In settings where professional boundaries are established and expected, lapses are often unintentional and even viewed as being helpful to a resident or group of residents. A professional boundary is crossed when staff act in a way that results in an unfavorable effect on resident wellbeing. Examples include:

· Sharing resident information with other residents or their family members

· Gossiping about a resident with other team members

· Sharing resident information on social media including photos on Facebook

· Believing you are the only one who truly understands a residents needs

· Showing favoritism for a particular resident/over involvement with one or more residents

· Meeting residents socially when not at work which can lead to a disrupted or complicated professional/work relationship (e.g. Resident- “I thought you were my friend!”)

· Discussing your personal problems with a resident resulting in role reversal

· Discussing your frustrations about your job (e.g. pay, hours, workload, co-workers)

· Serving as a resident’s confidante (e.g. keeping secrets) that as a result negatively affects the resident’s relationships with his/her family or other health care providers

When considering whether an action is a potential boundary violation, ask this question, “Am I serving the resident or attempting to meet my needs or the needs of other residents/interested parties?”
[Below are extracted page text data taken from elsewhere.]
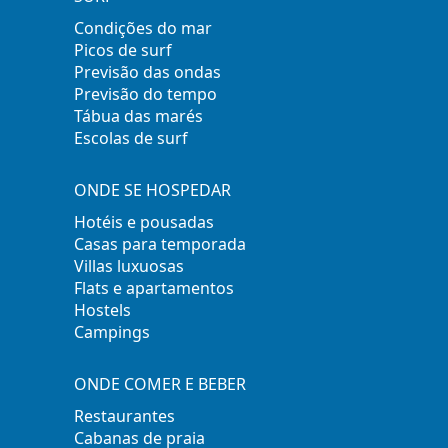
Condições do mar
Picos de surf
Previsão das ondas
Previsão do tempo
Tábua das marés
Escolas de surf
ONDE SE HOSPEDAR
Hotéis e pousadas
Casas para temporada
Villas luxuosas
Flats e apartamentos
Hostels
Campings
ONDE COMER E BEBER
Restaurantes
Cabanas de praia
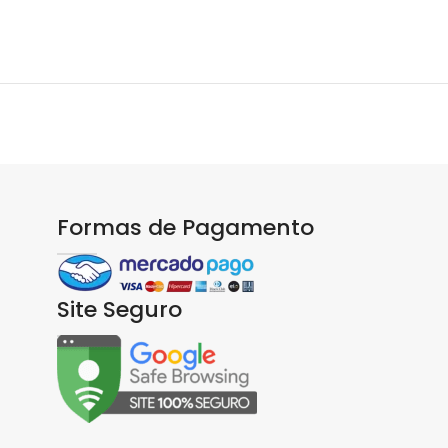
Formas de Pagamento
Site Seguro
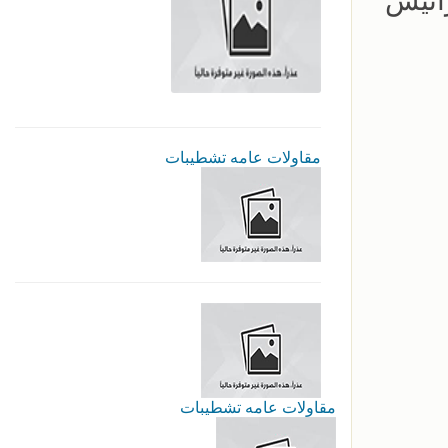
رانيش
مقاولات عامه تشطيبات
مقاولات عامه تشطيبات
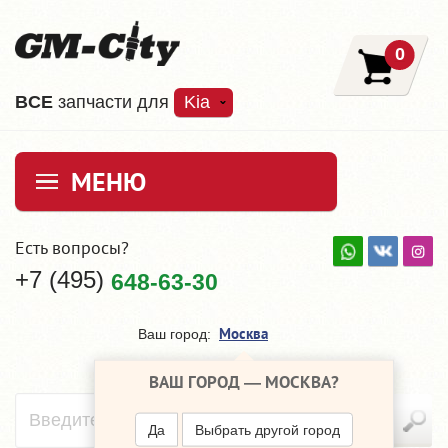
0
ВCE
запчасти для
Kia
МЕНЮ
Есть вопросы?
+7 (495)
648-63-30
Москва
Ваш город:
ВАШ ГОРОД —
МОСКВА
?
Да
Выбрать другой город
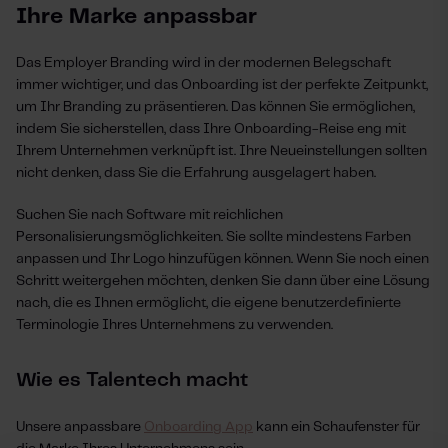
Ihre Marke anpassbar
Das Employer Branding wird in der modernen Belegschaft
immer wichtiger, und das Onboarding ist der perfekte Zeitpunkt,
um Ihr Branding zu präsentieren. Das können Sie ermöglichen,
indem Sie sicherstellen, dass Ihre Onboarding-Reise eng mit
Ihrem Unternehmen verknüpft ist. Ihre Neueinstellungen sollten
nicht denken, dass Sie die Erfahrung ausgelagert haben.
Suchen Sie nach Software mit reichlichen
Personalisierungsmöglichkeiten. Sie sollte mindestens Farben
anpassen und Ihr Logo hinzufügen können. Wenn Sie noch einen
Schritt weitergehen möchten, denken Sie dann über eine Lösung
nach, die es Ihnen ermöglicht, die eigene benutzerdefinierte
Terminologie Ihres Unternehmens zu verwenden.
Wie es Talentech macht
Unsere anpassbare
Onboarding App
kann ein Schaufenster für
In the end, particularly in reference to a resident’s personal information, it is not up to a team member to decide whether personal information regarding a resident can/should be shared or discussed with other residents or resident families. The source of shared information should always be the resident or resident’s responsible person.
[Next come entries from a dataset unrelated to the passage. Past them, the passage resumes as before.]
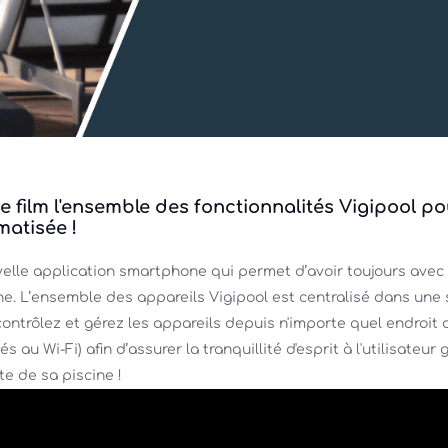
 film l'ensemble des fonctionnalités Vigipool po
matisée !
velle application smartphone qui permet d’avoir toujours avec s
e. L’ensemble des appareils Vigipool est centralisé dans une 
 contrôlez et gérez les appareils depuis n'importe quel endroit 
au Wi-Fi) afin d’assurer la tranquillité d'esprit à l'utilisateur g
e de sa piscine !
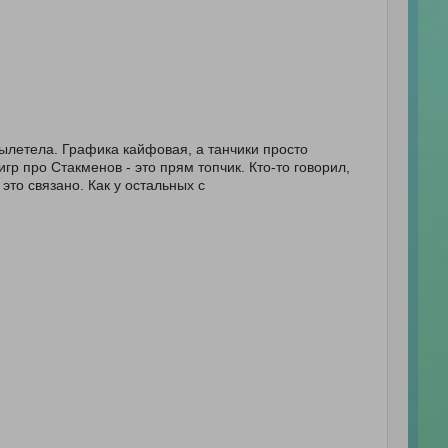
вылетела. Графика кайфовая, а танчики просто
гр про Стакменов - это прям топчик. Кто-то говорил,
 это связано. Как у остальных с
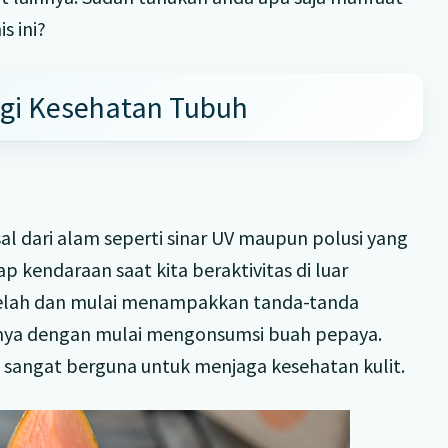
s ini?
gi Kesehatan Tubuh
asal dari alam seperti sinar UV maupun polusi yang
ap kendaraan saat kita beraktivitas di luar
 lelah dan mulai menampakkan tanda-tanda
nya dengan mulai mengonsumsi buah pepaya.
 sangat berguna untuk menjaga kesehatan kulit.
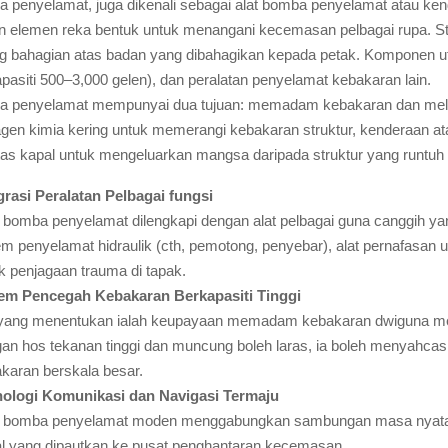
 penyelamat, juga dikenali sebagai alat bomba penyelamat atau k
 elemen reka bentuk untuk menangani kecemasan pelbagai rupa. Stru
bahagian atas badan yang dibahagikan kepada petak. Komponen uta
kapasiti 500–3,000 gelen), dan peralatan penyelamat kebakaran lain.
a penyelamat mempunyai dua tujuan: memadam kebakaran dan mela
agen kimia kering untuk memerangi kebakaran struktur, kenderaan a
atas kapal untuk mengeluarkan mangsa daripada struktur yang runtu
grasi Peralatan Pelbagai fungsi
 bomba penyelamat dilengkapi dengan alat pelbagai guna canggih 
em penyelamat hidraulik (cth, pemotong, penyebar), alat pernafasan 
k penjagaan trauma di tapak.
em Pencegah Kebakaran Berkapasiti Tinggi
 yang menentukan ialah keupayaan memadam kebakaran dwiguna mere
an hos tekanan tinggi dan muncung boleh laras, ia boleh menyahcas
karan berskala besar.
ologi Komunikasi dan Navigasi Termaju
 bomba penyelamat moden menggabungkan sambungan masa nyata me
l yang dipautkan ke pusat penghantaran kecemasan.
Here are two examples of professional boundary crossing:

Scenario #1

May Smith is a well-known and popular resident in the community. During breakfast, a group of residents realize they haven’t seen May for two days. A CNA, Stella, happens to walk by the table as the residents discuss the possible reasons May is missing. One resident asks Stella about May and why she hasn’t been around. Stella, who feels uncomfortable with the question, but doesn’t want the residents to worry about May says, “May had a pretty bad heart attack two days ago and is in the hospital. I heard she is pretty sick, but I am sure she will be OK.” (Privacy breach)
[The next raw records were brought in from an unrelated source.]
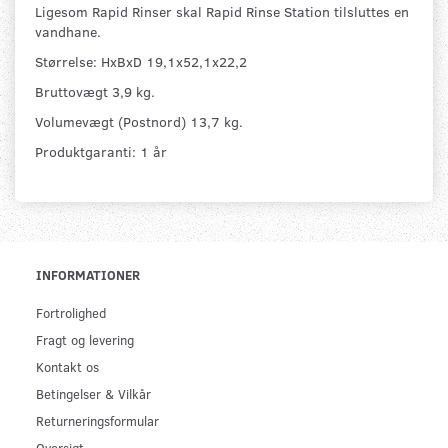
Ligesom Rapid Rinser skal Rapid Rinse Station tilsluttes en
vandhane.
Størrelse: HxBxD 19,1x52,1x22,2
Bruttovægt 3,9 kg.
Volumevægt (Postnord) 13,7 kg.
Produktgaranti: 1 år
INFORMATIONER
Fortrolighed
Fragt og levering
Kontakt os
Betingelser & Vilkår
Returneringsformular
Oversigt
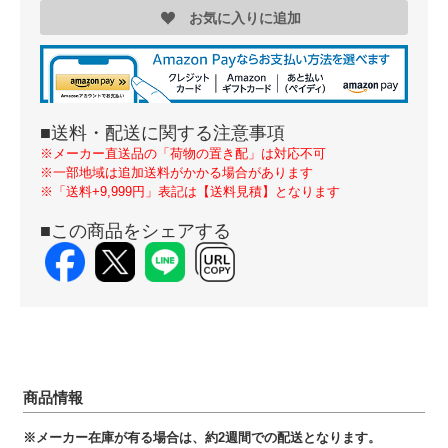
お気に入りに追加
■送料・配送に関する注意事項
※メーカー直送品の「荷物の置き配」は対応不可
※一部地域は追加送料がかかる場合があります
※「送料+9,999円」表記は【送料見積】となります
■この商品をシェアする
商品情報
※メーカー在庫が有る場合は、約2週間での配送となります。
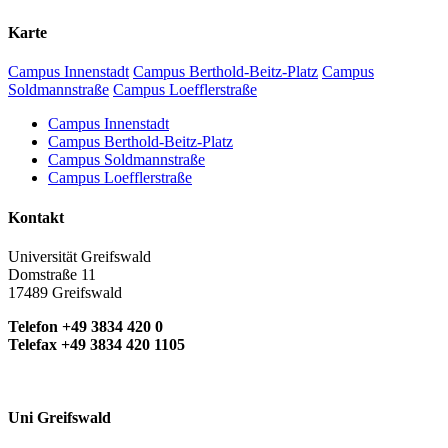
Karte
Campus Innenstadt
Campus Berthold-Beitz-Platz
Campus
Soldmannstraße
Campus Loefflerstraße
Campus Innenstadt
Campus Berthold-Beitz-Platz
Campus Soldmannstraße
Campus Loefflerstraße
Kontakt
Universität Greifswald
Domstraße 11
17489 Greifswald
Telefon +49 3834 420 0
Telefax +49 3834 420 1105
Uni Greifswald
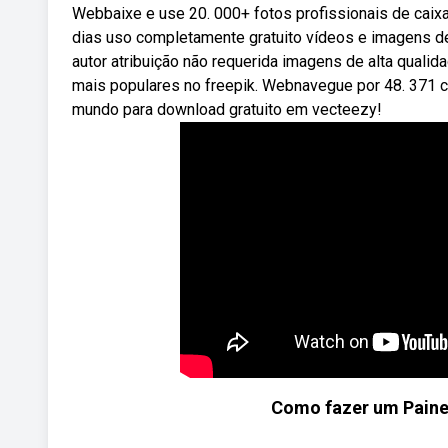
Webbaixe e use 20. 000+ fotos profissionais de caix
dias uso completamente gratuito vídeos e imagens d
autor atribuição não requerida imagens de alta quali
mais populares no freepik. Webnavegue por 48. 371 ca
mundo para download gratuito em vecteezy!
Como fazer um Painel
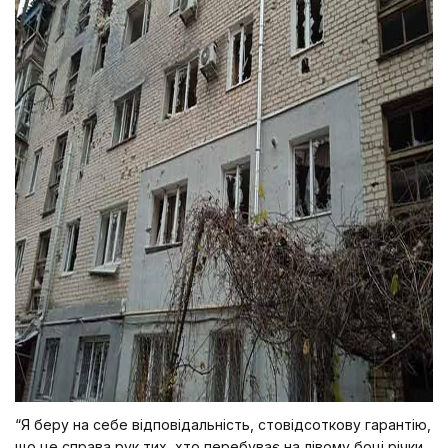
“Я беру на себе відповідальність, стовідсоткову гарантію,
що це справа рук тих, хто перебуває на лівому боці річки,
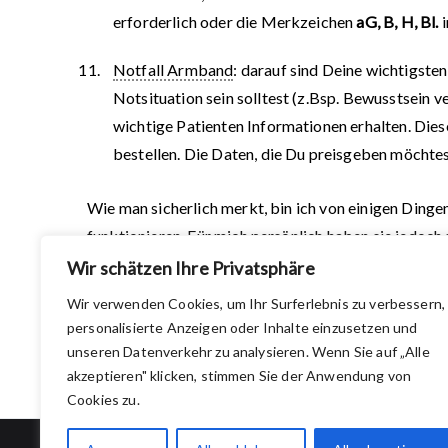
erforderlich oder die Merkzeichen
aG, B, H, Bl.
Notfall Armband
: darauf sind Deine wichtigsten
Notsituation sein solltest (z.Bsp. Bewusstsein ve
wichtige Patienten Informationen erhalten. Die
bestellen. Die Daten, die Du preisgeben möchte
Wie man sicherlich merkt, bin ich von einigen Dinge
funktionieren. Für mich persönlich haben sie jedo
habe ich eine viel größere innere Ruhe gefunden. Ebe
Wir schätzen Ihre Privatsphäre
umzugehen: Ich habe sie
akzeptiert
!
Wir verwenden Cookies, um Ihr Surferlebnis zu verbessern,
personalisierte Anzeigen oder Inhalte einzusetzen und
Mit Disziplin und Motivation kann es jeder schaffen
unseren Datenverkehr zu analysieren. Wenn Sie auf „Alle
akzeptieren" klicken, stimmen Sie der Anwendung von
Cookies zu.
Copyright © 2026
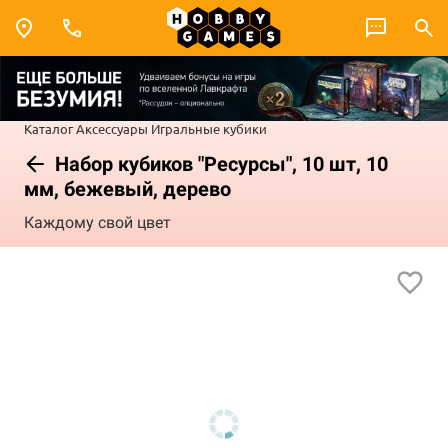
Каталог
Аксессуары
Игральные кубики
Набор кубиков "Ресурсы", 10 шт, 10
мм, бежевый, дерево
Каждому свой цвет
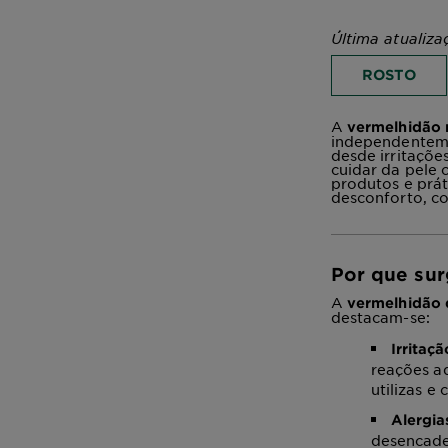
Última atualiza
ROSTO
A
vermelhidão 
independenteme
desde irritaçõe
cuidar da pele 
produtos e práti
desconforto, co
Por que su
A
vermelhidão 
destacam-se:
Irritaçã
reações a
utilizas e
Alergia
desencade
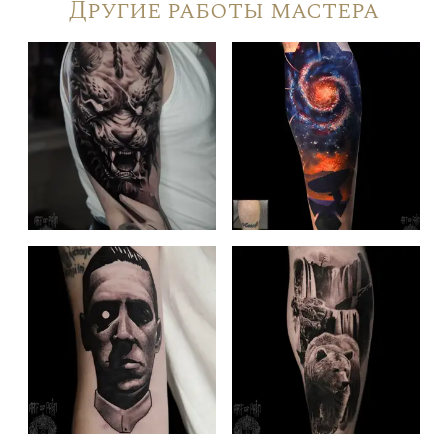
Другие работы мастера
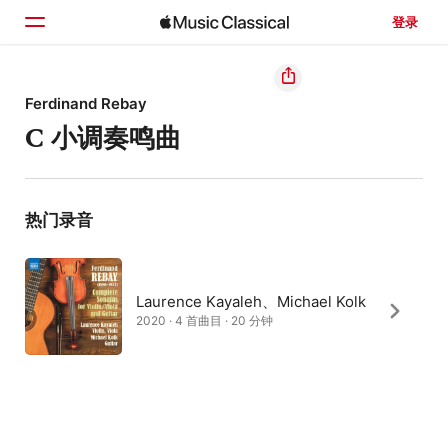
登录
主页
Ferdinand Rebay
C 小调奏鸣曲
浏览
搜索
热门录音
Laurence Kayaleh、Michael Kolk
2020 · 4 首曲目 · 20 分钟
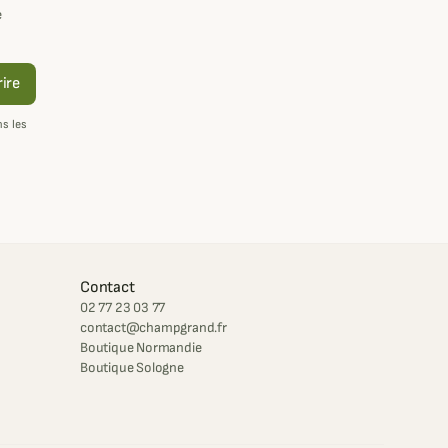
e
rire
s les
Contact
02 77 23 03 77
contact@champgrand.fr
Boutique Normandie
Boutique Sologne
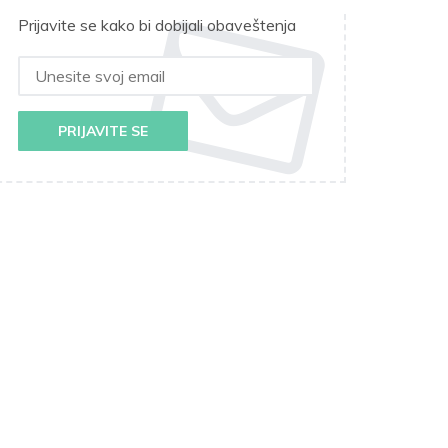
Prijavite se kako bi dobijali obaveštenja
PRIJAVITE SE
By sharing information about May, Stella relieved any discomfort she may have felt by not giving the residents an answer to their question and most likely believes she helped the residents by sharing why May has been absent. What really happened is Stella focused on her own need as well as the resident’s needs, not May’s right to privacy. A better way to have handled the situation could have been simply stating, “I know you are concerned about May. While I can’t give you specific details for privacy reasons, I can tell you she is safe.”

Scenario #2

While getting her mail, Olga Swenson asks Lana the concierge whether she wants to join her for dinner. Lana enjoys talking to Olga and misses her own mother who passed away last year. Like her mother, Olga loves flowers, and they often talk about gardening.

When Lana ends her shift, she calls Olga in her apartment and drives her car around to pick Olga up at the front door (could be seen as favoritism). At the restaurant, Lana and Olga order a glass of wine and begin discussing their favorite flowers. As the conversation progresses Olga asks Lana how many tulip bulbs she will plant this year. Lana’s happy demeanor suddenly turns dark as she explains that she won’t be planting any bulbs because she and her husband may need to file bankruptcy because of mounting hospital bills related to her husband’s chronic illness (sharing personal problems).

After a few moments of silence, Olga says, “You are like a daughter to me. I can’t stand the thought of you being unhappy. I want to buy you dinner and give you money to buy some tulip bulbs.” Please tell me more about your husband’s illness. I want to give you support during this difficult time (role reversal).

In this situation, it is not about enjoying conversation with someone and sharing information such as hobbies you enjoy, a child starting school, the trip you just returned from or are planning. It is about the conversation being of interest to the resident and a way to engage the resident in meaningful discussion and activity; it should never be for the purpose of fulfilling a personal need.